## Problem to work on:
Every record that follows must be duplicated exactly, with images left out.

## Task input:

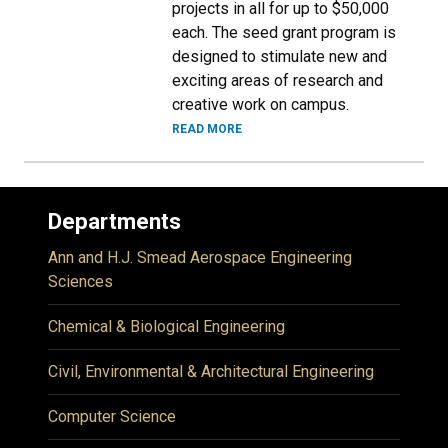
projects in all for up to $50,000
each. The seed grant program is
designed to stimulate new and
exciting areas of research and
creative work on campus.
READ MORE
Departments
Ann and H.J. Smead Aerospace Engineering
Sciences
Chemical & Biological Engineering
Civil, Environmental & Architectural Engineering
Computer Science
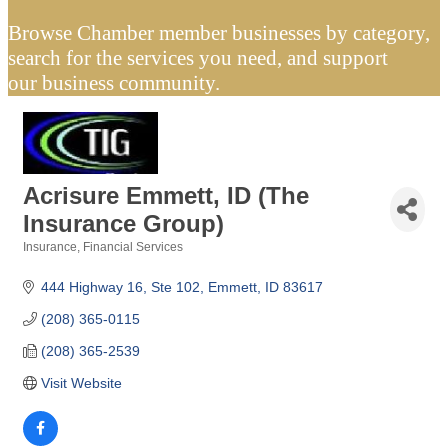
Browse Chamber member businesses by category,
search for the services you need, and support
our business community.
Acrisure Emmett, ID (The
Insurance Group)
Insurance
Financial Services
Categories
444 Highway 16, Ste 102
Emmett
ID
83617
(208) 365-0115
(208) 365-2539
Visit Website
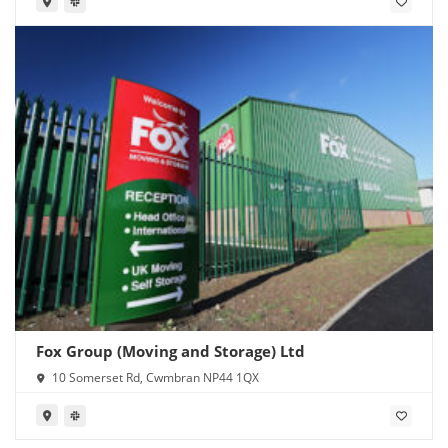
Fox Group (Moving and Storage) Ltd
10 Somerset Rd, Cwmbran NP44 1QX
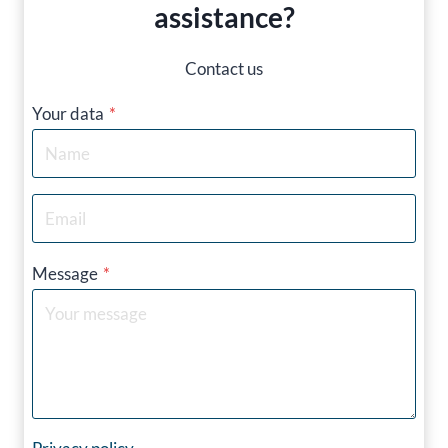
assistance?
Contact us
Your data
*
Message
*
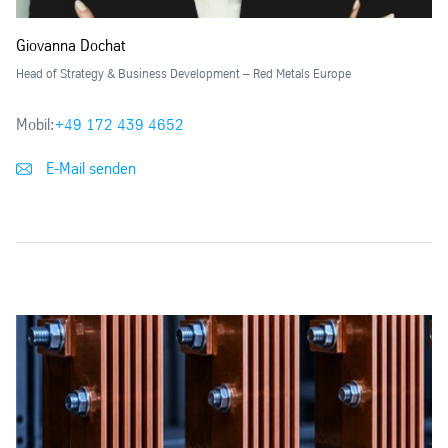
Giovanna Dochat
Head of Strategy & Business Development – Red Metals Europe
Mobil:
+49 172 439 4652
E-Mail senden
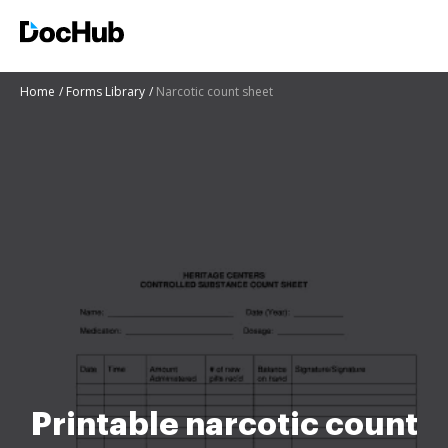
Home
Forms Library
Narcotic count sheet
Printable narcotic count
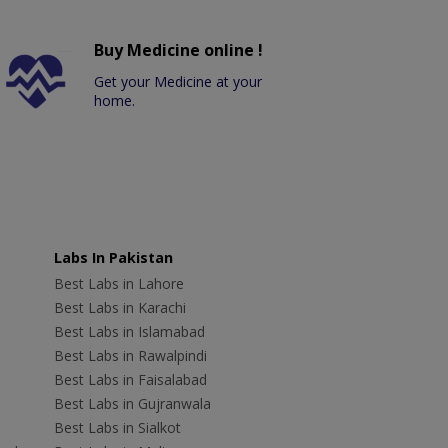
Buy Medicine online !
Get your Medicine at your
home.
Labs In Pakistan
Best Labs in Lahore
Best Labs in Karachi
Best Labs in Islamabad
Best Labs in Rawalpindi
Best Labs in Faisalabad
Best Labs in Gujranwala
Best Labs in Sialkot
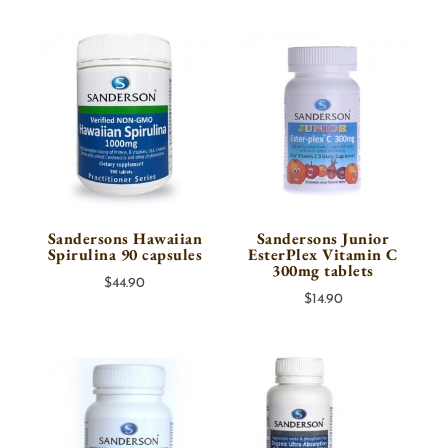
$29.00
through
$45.00
Sandersons Hawaiian
Sandersons Junior
Spirulina 90 capsules
EsterPlex Vitamin C
300mg tablets
$
44.90
$
14.90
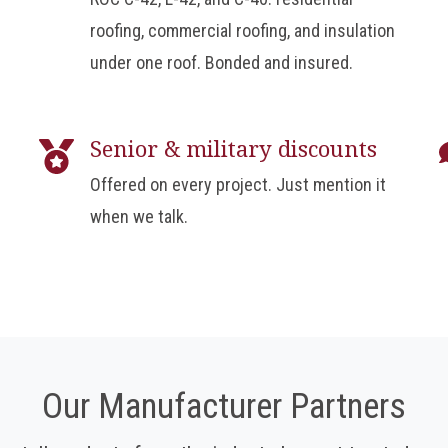
roofing, commercial roofing, and insulation
under one roof. Bonded and insured.
Senior & military discounts
Offered on every project. Just mention it
when we talk.
Our Manufacturer Partners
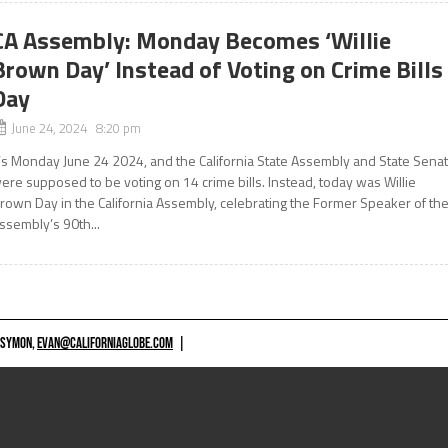
CA Assembly: Monday Becomes ‘Willie
Brown Day’ Instead of Voting on Crime Bills
Day
June 24, 2024 8:20 pm
t’s Monday June 24 2024, and the California State Assembly and State Sena
ere supposed to be voting on 14 crime bills. Instead, today was Willie
rown Day in the California Assembly, celebrating the Former Speaker of th
ssembly’s 90th...
 SYMON,
EVAN@CALIFORNIAGLOBE.COM
|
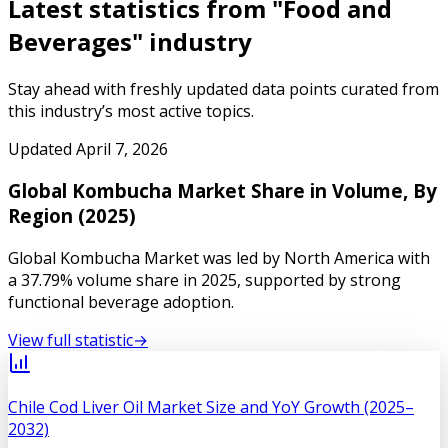
Latest statistics from "
Food and
Beverages
" industry
Stay ahead with freshly updated data points curated from
this industry’s most active topics.
Updated
April 7, 2026
Global Kombucha Market Share in Volume, By
Region (2025)
Global Kombucha Market was led by North America with
a 37.79% volume share in 2025, supported by strong
functional beverage adoption.
View full statistic
→
Chile Cod Liver Oil Market Size and YoY Growth (2025–
2032)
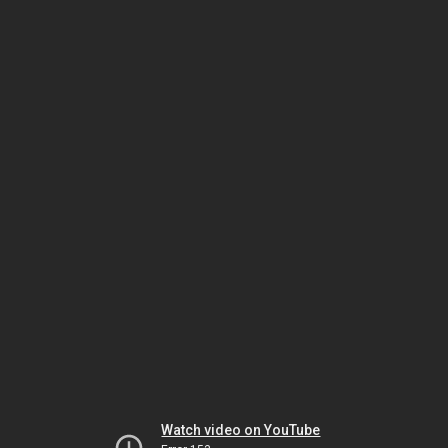
Watch video on YouTube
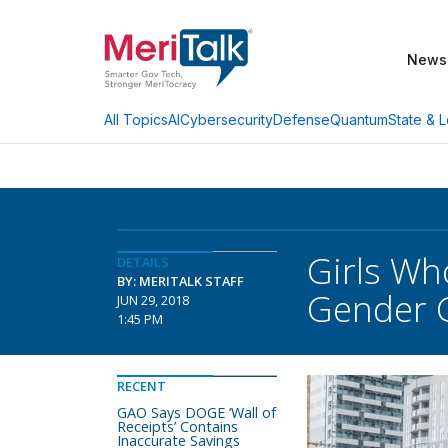
News
AI
Cybersecurity
Defense
Quantum
State & L
All Topics
Girls Wh
DETAILS
BY: MERITALK STAFF
Gender 
JUN 29, 2018
1:45 PM
RECENT
GAO Says DOGE ‘Wall of
Receipts’ Contains
Inaccurate Savings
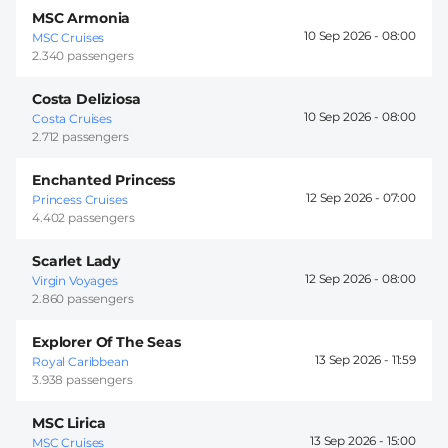
MSC Armonia
10 Sep 2026 -
08:00
MSC Cruises
2.340 passengers
Costa Deliziosa
10 Sep 2026 -
08:00
Costa Cruises
2.712 passengers
Enchanted Princess
12 Sep 2026 -
07:00
Princess Cruises
4.402 passengers
Scarlet Lady
12 Sep 2026 -
08:00
Virgin Voyages
2.860 passengers
Explorer Of The Seas
13 Sep 2026 -
11:59
Royal Caribbean
3.938 passengers
MSC Lirica
13 Sep 2026 -
15:00
MSC Cruises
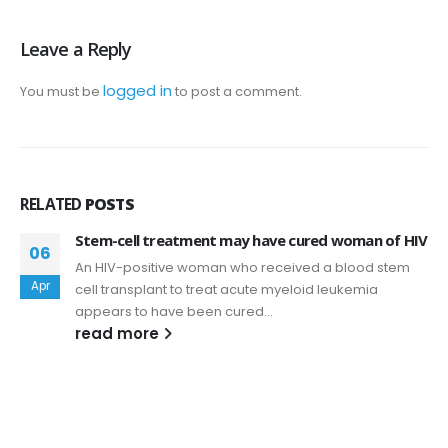
Leave a Reply
logged in
You must be
to post a comment.
RELATED
POSTS
Stem-cell treatment may have cured woman of HIV
06
An HIV-positive woman who received a blood stem
Apr
cell transplant to treat acute myeloid leukemia
appears to have been cured...
read more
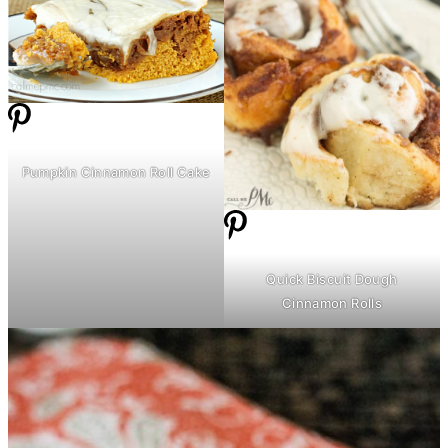
Pumpkin Cinnamon Roll Cake
Quick Biscuit Dough
Cinnamon Rolls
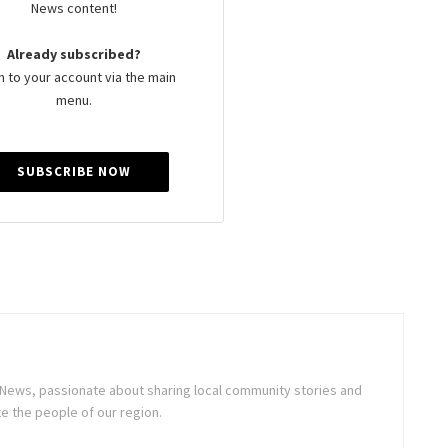
News content!
Already subscribed?
n to your account via the main
menu.
SUBSCRIBE NOW
ne News, passionate about sharing local community stories and
e the people of our region.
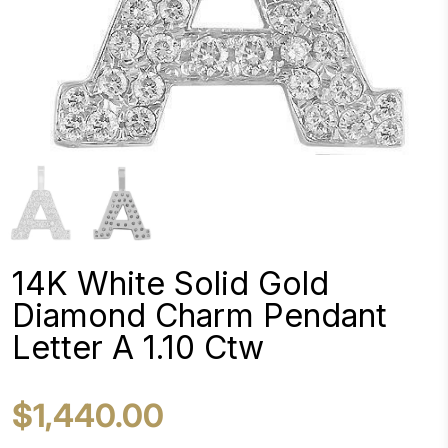
14K White Solid Gold
Diamond Charm Pendant
Letter A 1.10 Ctw
$1,440.00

## Reply:
projects in all for up to $50,000
each. The seed grant program is
designed to stimulate new and
exciting areas of research and
creative work on campus.
READ MORE
Departments
Ann and H.J. Smead Aerospace Engineering
Sciences
Chemical & Biological Engineering
Civil, Environmental & Architectural Engineering
Computer Science
Browse Chamber member businesses by category,
search for the services you need, and support
our business community.
Acrisure Emmett, ID (The
Insurance Group)
Insurance
Financial Services
Categories
444 Highway 16, Ste 102
Emmett
ID
83617
(208) 365-0115
(208) 365-2539
Visit Website
Fox Group (Moving and Storage) Ltd
10 Somerset Rd, Cwmbran NP44 1QX
assistance?
Contact us
Your data
*
Message
*
Giovanna Dochat
Head of Strategy & Business Development – Red Metals Europe
Mobil:
+49 172 439 4652
E-Mail senden
Home
Forms Library
Narcotic count sheet
Printable narcotic count
Buy Medicine online !
Get your Medicine at your
home.
Labs In Pakistan
Best Labs in Lahore
Best Labs in Karachi
Best Labs in Islamabad
Best Labs in Rawalpindi
Best Labs in Faisalabad
Best Labs in Gujranwala
Best Labs in Sialkot
$29.00
through
$45.00
Sandersons Hawaiian
Sandersons Junior
Spirulina 90 capsules
EsterPlex Vitamin C
300mg tablets
$
44.90
$
14.90
roofing, commercial roofing, and insulation
under one roof. Bonded and insured.
Senior & military discounts
Offered on every project. Just mention it
when we talk.
Our Manufacturer Partners
CA Assembly: Monday Becomes ‘Willie
Brown Day’ Instead of Voting on Crime Bills
Day
June 24, 2024 8:20 pm
t’s Monday June 24 2024, and the California State Assembly and State Sena
ere supposed to be voting on 14 crime bills. Instead, today was Willie
rown Day in the California Assembly, celebrating the Former Speaker of th
ssembly’s 90th...
 SYMON,
EVAN@CALIFORNIAGLOBE.COM
|
Latest statistics from "
Food and
Beverages
" industry
Stay ahead with freshly updated data points curated from
this industry’s most active topics.
Updated
April 7, 2026
Global Kombucha Market Share in Volume, By
Region (2025)
Global Kombucha Market was led by North America with
a 37.79% volume share in 2025, supported by strong
functional beverage adoption.
View full statistic
→
Chile Cod Liver Oil Market Size and YoY Growth (2025–
2032)
Watch video on YouTube
News
AI
Cybersecurity
Defense
Quantum
State & L
All Topics
Girls Wh
DETAILS
BY: MERITALK STAFF
Gender 
JUN 29, 2018
1:45 PM
RECENT
GAO Says DOGE ‘Wall of
Receipts’ Contains
Inaccurate Savings
MSC Armonia
10 Sep 2026 -
08:00
MSC Cruises
2.340 passengers
Costa Deliziosa
10 Sep 2026 -
08:00
Costa Cruises
2.712 passengers
Enchanted Princess
12 Sep 2026 -
07:00
Princess Cruises
4.402 passengers
Scarlet Lady
12 Sep 2026 -
08:00
Virgin Voyages
2.860 passengers
Explorer Of The Seas
13 Sep 2026 -
11:59
Royal Caribbean
3.938 passengers
MSC Lirica
13 Sep 2026 -
15:00
MSC Cruises
Leave a Reply
logged in
You must be
to post a comment.
RELATED
POSTS
Stem-cell treatment may have cured woman of HIV
06
An HIV-positive woman who received a blood stem
Apr
cell transplant to treat acute myeloid leukemia
appears to have been cured...
read more
Pumpkin Cinnamon Roll Cake
Quick Biscuit Dough
Cinnamon Rolls
News content!
Already subscribed?
n to your account via the main
menu.
SUBSCRIBE NOW
ne News, passionate about sharing local community stories and
e the people of our region.
14K White Solid Gold
Diamond Charm Pendant
Letter A 1.10 Ctw
$1,440.00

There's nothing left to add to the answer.